Although Indiana was not seduced by the Cult of the Name, it is all but impossible to read these pieces today and not think about how they helped shape public perception of Jeff Koons...Jenny Holzer...Gerard Richter...Eric Fischl...and the other art superstars such as Cindy Sherman, Richard Prince, Barbara Kruger, Sherri Levine, and Robert Mapplethorpe who came into his crosshairs. It is also impossible to read the columns without savoring their radioactive wit and aphoristic intelligence ... Indiana has the thankless honor of being one of our culture’s most prescient critics, and one of its most distinctive. His voice is unabashedly queer, the slant catcall of an outsider empathetic to other outsiders but combustible toward anything institutional ... Few critics today write the way Indiana does in these columns, and fewer still are so prepared to burn bridges or make enemies. Social media has arguably depressed this brand of idiosyncratic, bilious, often sarcastic criticism ... Written during the AIDS epidemic—U.S. AIDS-related deaths topped 10,000 by the end of 1985—Indiana’s criticism functioned as an existential plague journal, one man’s weekly effort to determine what’s authentic and what isn’t, what matters and what’s bullshit ... Indiana was, and remains, a different kind of writer—a sui generis mash-up of Ambrose Bierce, E. M. Cioran, Lester Bangs, and Louis-Ferdinand Céline.
Vile Days...is a terrific read, especially if you happened to be there during that 'stunningly deranged decade' (to quote Indiana quoting Carol Squiers) ... The columns collected in Vile Days are cynical, sarcastic, funny, outrageous, and increasingly jaundiced as mass culture, hypocrisy, and money began to take over the scene, but Indiana could also be generous and even sentimental ... At the time, read one by one, the columns were eccentric and witty. All together they are brilliant and startling[.]

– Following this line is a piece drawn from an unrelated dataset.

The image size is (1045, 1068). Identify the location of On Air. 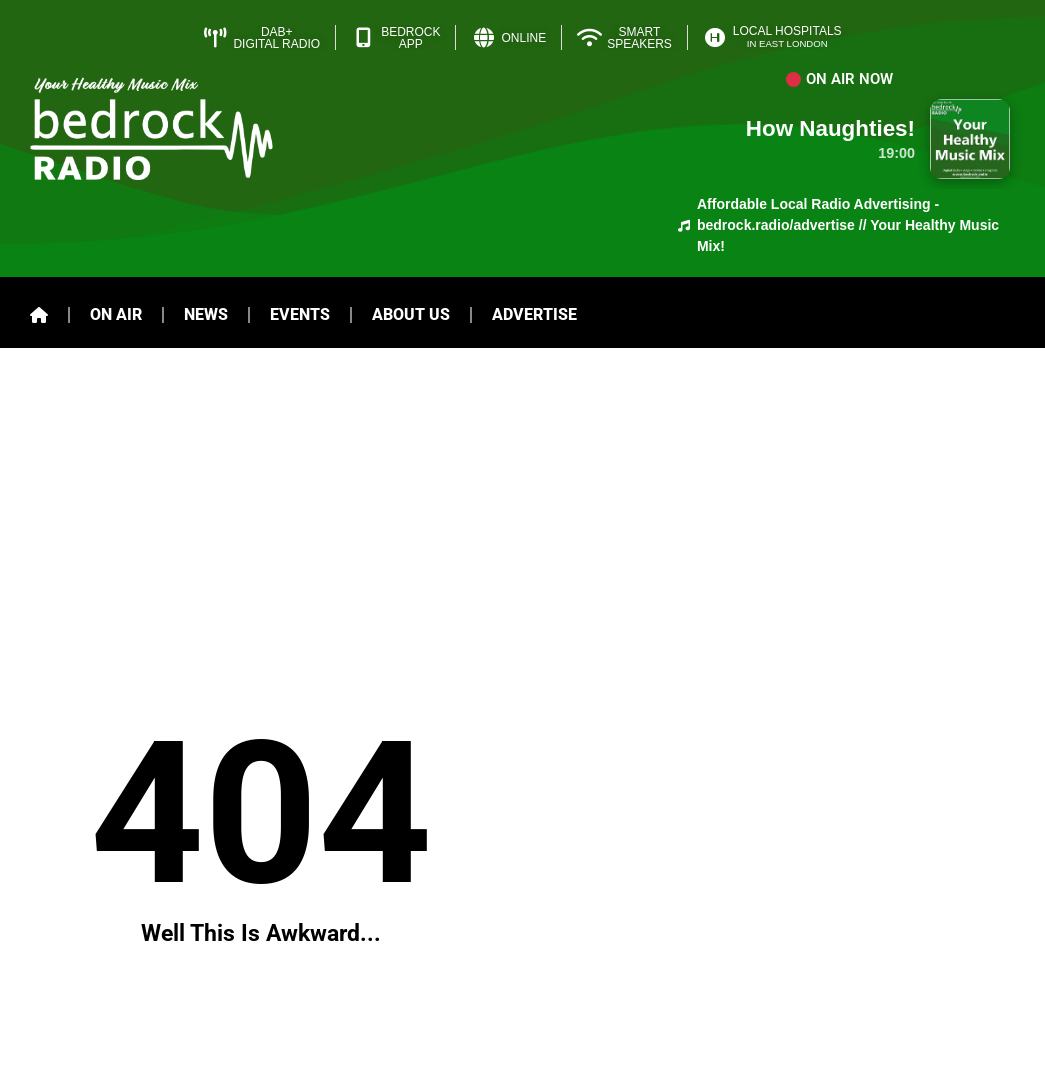
(116, 314).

At a moment when 1980s New York has returned with a vengeance in the figure of Donald Trump, Indiana’s columns have never been more relevant. Famously, Indiana’s columns raked the New York art scene over the coals. Although Indiana’s snark is fun to read, the columns now also exist as an archive documenting what it was like to live in New York City in the 1980s. When he wrote about art in the city, Indiana situated artworks and aesthetic debates within a complex tapestry of local concerns. Richard Serra’s Tilted Arc reminded him of the homeless problem in his neighborhood; an exhibit of paintings at the SoHo branch of Chase Bank called to mind the long lines in his neighborhood bank. Or, as I’ll discuss here, a piece of land art summoned the dire specter of friends who were dying of AIDS. Indiana’s columns show us many things that we have forgotten about the 1980s.